The course, Writing in London, will connect the works and lives of writers such as Dickens, William Blake, John Keats, Virginia Woolf, and George Orwell with places associated with them. Weldon will teach it in spring 2019 when she is visiting faculty director in London for the ACM London & Florence: Arts in Context program.

A prolific writer herself, Weldon’s essays, short fiction, creative nonfiction, and scholarly work have appeared in a wide range of magazines, journals, and edited collections, and she has two books set to come out this year. Along with teaching British Romanticism, creative writing, and contemporary literature at Luther, she leads a popular off-campus course during January term, titled In Frankenstein’s Footsteps: The Keats-Shelley Circle in London, Geneva, and Italy.

Writing in London will focus on creative nonfiction, a genre that Weldon has found to be welcoming to writers of all backgrounds and experience levels. The genre also draws on skills that are at the heart of the London & Florence program, such as curiosity, observation, analysis, and interpretation. Students will hone those skills during readings, discussion, and visiting sites throughout the city and in writing and workshopping drafts of their essays.

To prepare, Weldon has been collaborating with Andrew Kennedy, the London-based professor who teaches two classes for the program: London as Visual Text and Collecting the World in London. Kennedy’s courses, taught almost entirely on site in and around London, explore the city and nation’s history, culture, and heritage narratives through centuries of continuous economic, political, and social change.

The two professors are planning to bring their courses together for some joint site visits. For example, they might take students to the Imperial War Museum, a regular part of Kennedy’s museum studies course, to look at World War II propaganda and connect it to George Orwell’s Nineteen Eighty-four. They also expect to team up on an overnight trip to visit Monk’s House, the country home of 20th century novelist and essayist Virginia Woolf.

“I would be looking at what was going on in Virginia Woolf’s life, including her writing life, when she was living there,” Weldon said. “We would also talk about how Woolf, who struggled with depression and mental illness, found a very great solace and joy in walking.”

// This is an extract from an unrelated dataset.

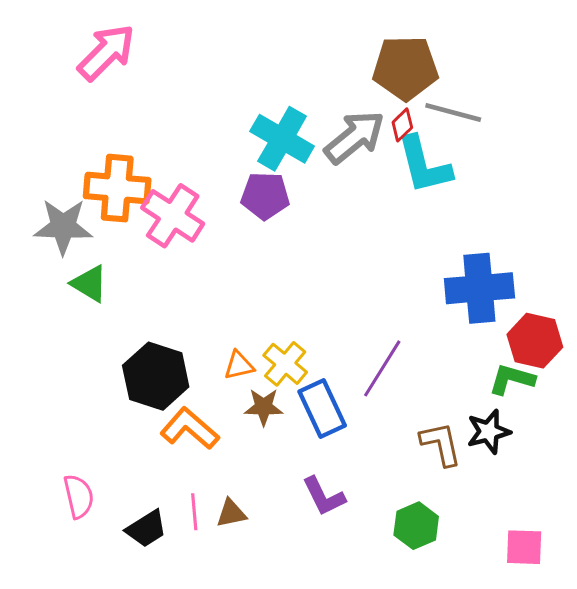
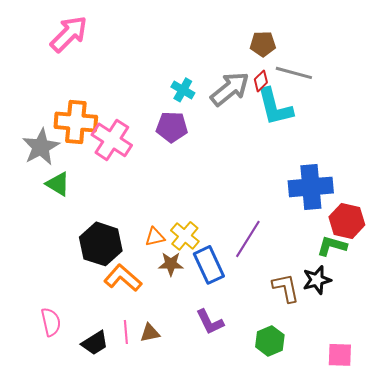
brown pentagon: (405, 68) -> (263, 44), size x0.6
cyan cross: (282, 139) -> (183, 90), size x0.6
gray star: (63, 227) -> (41, 147), turned -30

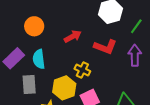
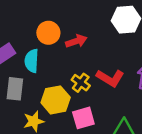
orange circle: (34, 26) -> (48, 33), moved
red L-shape: (105, 47) -> (110, 78), moved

“When we visit Monk’s House, I just love the idea of walking with the students on the same walk that Virginia Woolf would have taken,” said Weldon. “For instance, she would often wake up and spend a few hours writing, then walk on a path across the South Downs to Charleston, which was her sister Vanessa Bell’s home. We’d do that with the students. Along the way, there are some Iron Age sites [dating back to when the Romans were in England] and a historic church that Andrew would talk about.”

“We would also talk about the idea of ‘the countryside’ in England and compare the city space with the rural space,” she noted, “so it would be a very meaningful visit for both his course and mine.”

The interaction of collaboration and place is what makes the London & Florence program so compelling, according to Weldon. “The students will be collaborating with me and Andrew and each other,” she said, “and then this unique place – London – collaborates imaginatively with all of us in a way that is magical.”